I need 2 or 3 paragraphs on the below topic and replies to two peer posts listed below.

There are numerous cloud types that are often indicative, and even predictive, of specific storm types. Choose a cloud type or a storm type and describe it. Be sure to explain how it forms the weather we expect to experience when it is present. If you wish, you can even choose cloudless conditions! As always, make sure that you chose a topic that hasn’t yet been posted.

Peer Post 1:

I chose to research cirrocumulus clouds as they remind me of the upcoming winter season in Michigan. Cirrocumulus clouds are small puffs that normally appear in long rows at around 18,000 feet. These clouds are often white but can sometimes show as gray. If there are a lot of these clouds in the sky, they can resemble the scales of a fish – this instance would be called a “mackerel sky” (Cirrocumulus clouds, n.d.).
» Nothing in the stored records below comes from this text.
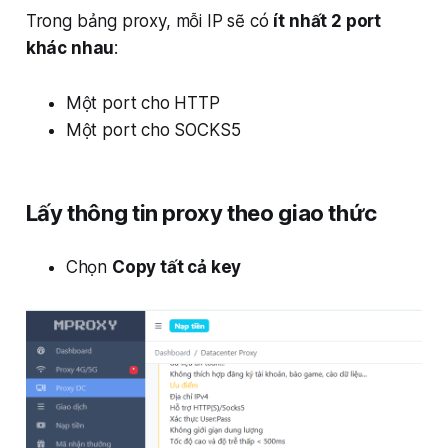
mất một IP đang chạy cực kỳ ổn
Trong bảng proxy, mỗi IP sẽ có
ít nhất 2 port
định chỉ vì… quên gia hạn.
khác nhau
:
Một port cho HTTP
Một port cho SOCKS5
Lấy thông tin proxy theo giao thức
Chọn
Copy tất cả key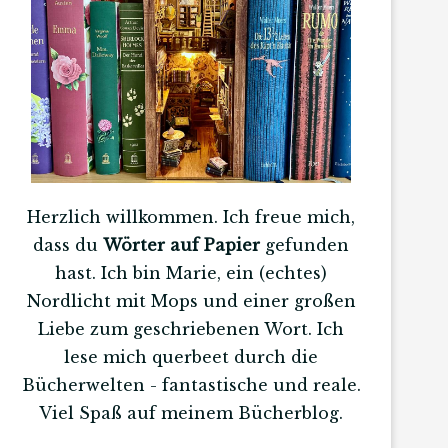
Herzlich willkommen. Ich freue mich,
dass du
Wörter auf Papier
gefunden
hast. Ich bin Marie, ein (echtes)
Nordlicht mit Mops und einer großen
Liebe zum geschriebenen Wort. Ich
lese mich querbeet durch die
Bücherwelten - fantastische und reale.
Viel Spaß auf meinem Bücherblog.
Cirrocumulus clouds are composed of extremely cold water dropets or even ice crystals. The appearance of this type of cloud is a good indicator that a warm front may be approaching and rain may be possible within 36 hours (Cirrocumulus, n.d.)

Reference:

Cirrocumulus clouds. (n.d.). Retrieved October 17, 2016, from https://scied.ucar.edu/imagecontent/cirrocumulus-clouds

Cirrocumulus. (n.d.). Retrieved October 17, 2016, from http://www.weatheronline.co.uk/reports/wxfacts/Cirrocumulus.htm

Peer Post 2:

I decided to research cumulonimbus clouds, because my dad and I used to sit in the garage when I was a kid, to watch the rainstorms, thunderstorms, and hailstorms. Cumulonimbus clouds are associated with heavy rainfall, thunder, lightning, hail and tornadoes (Lutgens, Tarbuck & Tasa, 2014). Cumulus clouds are described as having a cauliflower structure (Lutgens et al, 2014). Cumulonimbus clouds produce precipitation by updrafts, where ice crystals form in the clouds, and as they drop they collect more water and drop to Earth (Lutgens et al, 2014). If these drops are still frozen they are hail, but most of the time they evaporate enough that it is just rain.

Lutgens, F. K., Tarbuck, E. J., & Tasa, D. (2014). Foundations of Earth Science (7th ed.) Upper Saddle River, NJ.